Last week The Columbia Tribune’s Rudi Keller reported on the anti-abortion organization Missouri Right to Life’s recent declaration that it would renew the fight against embryonic stem cell research – specifically targeting public funding for the practice at state universities.
The group pointed to recent success working with GOP lawmakers to pressure the University of Missouri to cut ties with a Planned Parenthood clinic in Columbia that recently started performing medical abortions.
“Let us finally write into statute a ban on tax dollars for research that kills human embryos,” Missouri Right to Life said in a post on its website.
Koster responded to the Tribune article with a statement decrying opponents of stem cell research and demanding his Republican gubernatorial rivals make their position on the issue public.
“Missourians deserve to know where government leaders, and would be government leaders, stand on this important issue,” he said.
Three of the GOP candidates — Lt.
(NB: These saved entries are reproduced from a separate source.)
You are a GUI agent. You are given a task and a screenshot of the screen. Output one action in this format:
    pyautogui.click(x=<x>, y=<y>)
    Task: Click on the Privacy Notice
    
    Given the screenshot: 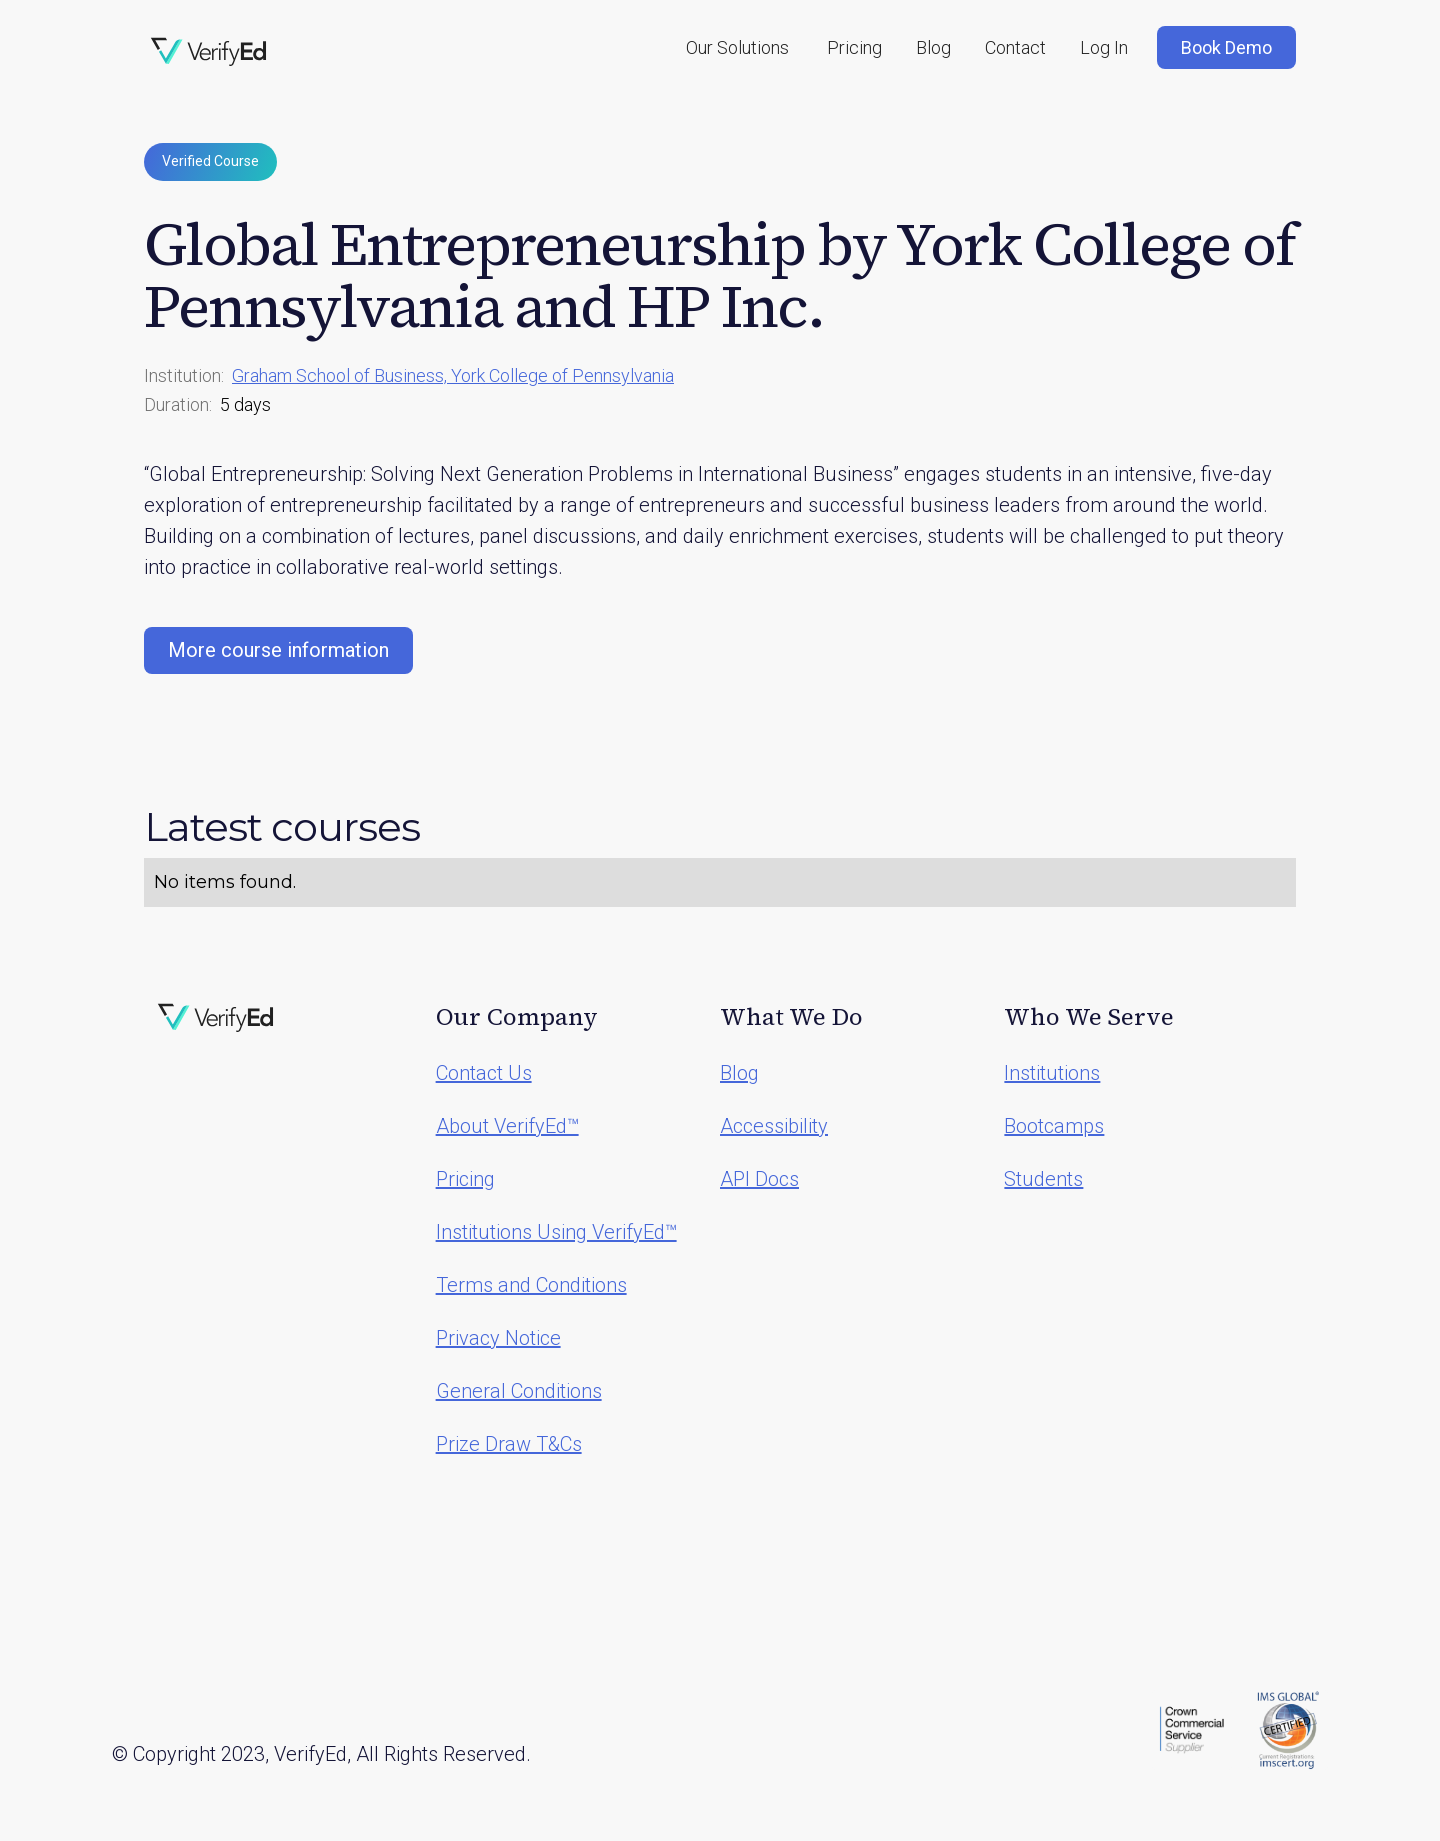 What is the action you would take?
    pyautogui.click(x=498, y=1338)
Gov. Peter Kinder, former Missouri House Speaker Catherine Hanaway and businessman John Brunner — released separate statements expressing support for a ban on public funding for embryonic stem cell research.
All three candidates also emphasized their support for other types of stem cell research that don’t involve human embryos.
A fourth candidate – former Navy SEAL Eric Greitens – released a statement declaring that Missouri should “promote life, protect innocent life and defend life.”
When pressed to clarify his position Friday, Greitens released a one-sentence addition to his original statement saying simply, “I am opposed to embryonic stem cell research.”
A fifth Republican candidate, state Sen. Bob Dixon of Springfield, has not made his position public.
It should be noted that even after voters approved the amendment to Missouri’s constitution protecting human embryonic stem cell research, opponents continued to press on. Lawmakers returned to the Capitol the following January with several Republicans pushing bills aimed at curbing certain procedures. Additionally, opponents blocked $85 million in funding for a research facility at the Univesrity of Missouri-Columbia over the issue.
In 2007, the Stowers Institute for Medical Research suspended plans for a $300 million expansion in Kansas City, blaming a “persistent negative political climate” toward embryonic stem cell research in Missouri.